Teens were discussing among themselves that they hated having History as their first subject. As if history was to happen on that day. They laughed at the teacher with his formal attire while Muhti stayed in his seat, trying to listen to the announcements. After a good 32 minutes of introductions was made in first period, a large explosion was heard.

Everybody rushed to the window and saw one of the twin towers in flames. Muhti remained, too afraid to move, unknowing what to do. His breath kept quivering as people kept shouting to evacuate the building, but security did not allow it. Muhti remained as the last person to remain in the classroom.

“People… they shouldn’t die from a faulty plane…” Muhti said steadily. He rose from his chair and walked towards the front as children and faculty walked in the opposite direction. One teacher saw him going towards the entrance.

“You shouldn’t be here! GO BACK INSIDE!” she said. Muhti then scrunched his eyebrows and blasted her with the light magic he was taught by his father. He proceeded to the front and done the same to security.
He arrived outside with shouts of people running towards him. Though, they were muted by the sirens of fire trucks and police mobiles. He then hoped that the little magic of flying was going to help. He flew towards the North Tower which led to another explosion real close by.

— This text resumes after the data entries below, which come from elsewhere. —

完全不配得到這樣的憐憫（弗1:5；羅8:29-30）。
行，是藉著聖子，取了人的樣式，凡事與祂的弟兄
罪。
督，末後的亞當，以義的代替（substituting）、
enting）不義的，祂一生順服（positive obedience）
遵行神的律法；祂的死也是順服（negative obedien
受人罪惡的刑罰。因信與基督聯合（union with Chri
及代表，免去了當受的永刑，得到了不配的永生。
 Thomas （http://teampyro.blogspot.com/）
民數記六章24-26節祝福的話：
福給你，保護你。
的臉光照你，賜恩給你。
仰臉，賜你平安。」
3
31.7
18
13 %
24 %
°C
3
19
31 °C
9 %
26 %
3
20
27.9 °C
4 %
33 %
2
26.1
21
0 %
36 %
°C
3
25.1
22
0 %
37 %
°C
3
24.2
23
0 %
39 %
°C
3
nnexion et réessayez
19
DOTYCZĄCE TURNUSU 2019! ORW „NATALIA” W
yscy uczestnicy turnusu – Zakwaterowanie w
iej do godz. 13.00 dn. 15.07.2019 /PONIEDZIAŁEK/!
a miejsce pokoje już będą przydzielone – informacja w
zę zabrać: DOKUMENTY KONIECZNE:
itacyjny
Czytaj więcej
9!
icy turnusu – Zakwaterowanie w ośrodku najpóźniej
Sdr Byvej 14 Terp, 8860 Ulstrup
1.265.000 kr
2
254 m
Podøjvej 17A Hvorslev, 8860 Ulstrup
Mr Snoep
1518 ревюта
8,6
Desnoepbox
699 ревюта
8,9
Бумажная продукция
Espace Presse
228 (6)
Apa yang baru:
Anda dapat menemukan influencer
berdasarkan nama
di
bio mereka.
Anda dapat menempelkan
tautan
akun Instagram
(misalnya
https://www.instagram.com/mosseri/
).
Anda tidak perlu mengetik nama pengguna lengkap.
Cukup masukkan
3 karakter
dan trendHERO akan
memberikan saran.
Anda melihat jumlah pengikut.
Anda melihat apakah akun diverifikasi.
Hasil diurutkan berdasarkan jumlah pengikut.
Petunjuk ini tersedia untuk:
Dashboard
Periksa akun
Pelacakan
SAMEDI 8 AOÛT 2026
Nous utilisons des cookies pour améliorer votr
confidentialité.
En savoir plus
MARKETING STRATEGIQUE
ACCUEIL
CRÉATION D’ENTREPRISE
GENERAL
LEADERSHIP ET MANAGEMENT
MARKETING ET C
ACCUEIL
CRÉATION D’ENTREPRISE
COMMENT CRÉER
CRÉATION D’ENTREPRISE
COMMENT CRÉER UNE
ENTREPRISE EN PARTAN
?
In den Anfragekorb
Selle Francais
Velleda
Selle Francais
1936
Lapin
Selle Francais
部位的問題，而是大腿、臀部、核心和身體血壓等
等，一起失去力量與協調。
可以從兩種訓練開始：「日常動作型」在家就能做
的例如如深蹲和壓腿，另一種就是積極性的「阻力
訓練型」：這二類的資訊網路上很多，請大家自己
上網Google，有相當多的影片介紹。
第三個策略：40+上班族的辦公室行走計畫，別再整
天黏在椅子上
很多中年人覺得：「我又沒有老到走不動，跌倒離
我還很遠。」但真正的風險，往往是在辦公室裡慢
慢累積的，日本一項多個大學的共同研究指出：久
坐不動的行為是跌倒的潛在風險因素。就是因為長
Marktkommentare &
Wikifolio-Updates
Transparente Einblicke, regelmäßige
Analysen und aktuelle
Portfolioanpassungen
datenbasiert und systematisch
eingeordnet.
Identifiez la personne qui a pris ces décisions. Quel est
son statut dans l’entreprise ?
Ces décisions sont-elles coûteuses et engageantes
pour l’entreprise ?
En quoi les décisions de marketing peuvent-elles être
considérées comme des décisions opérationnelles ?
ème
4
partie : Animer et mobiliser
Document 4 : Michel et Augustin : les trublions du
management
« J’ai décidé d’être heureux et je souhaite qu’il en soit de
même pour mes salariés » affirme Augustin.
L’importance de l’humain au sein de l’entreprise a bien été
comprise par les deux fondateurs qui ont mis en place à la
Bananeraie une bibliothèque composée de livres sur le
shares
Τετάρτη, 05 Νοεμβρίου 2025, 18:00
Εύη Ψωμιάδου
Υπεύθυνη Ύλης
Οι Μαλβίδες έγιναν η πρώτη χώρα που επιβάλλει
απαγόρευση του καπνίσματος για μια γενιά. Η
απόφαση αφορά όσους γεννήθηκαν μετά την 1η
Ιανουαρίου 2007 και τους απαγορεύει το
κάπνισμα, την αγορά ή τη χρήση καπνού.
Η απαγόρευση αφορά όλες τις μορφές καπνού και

--------------------------------------------------WILL BE EDITED------------------------------------------------------------------------
 

Jam Stunna

Writer of Fortune
BRoomer
Joined
May 6, 2006
Messages
6,450
Location
Hartford, CT
3DS FC
0447-6552-1484
I see at the bottom that you wrote "WILL BE EDITED," so I'll skip over the grammar and punctuation mistakes you've made in the hope that you'll correct them yourself later.

Instead, I want to focus on something you can do to make your story more interesting: you can employ the "Show, Don't Tell" rule. There are some parts in this story that would benefit from you expanding on the scene rather than racing by it. For example,

Did I mention his father, brother and himself practice magic?
This is the perfect place to put "Show, Don't Tell" into practice. Don't tell the reader that your characters practice magic, show them by having your characters actually perform magic. Maybe Muhti can make his milk pour itself or something less obvious and cliched, but the point is to draw in your reader with the details of the world your characters inhabit. This is a good place to do that.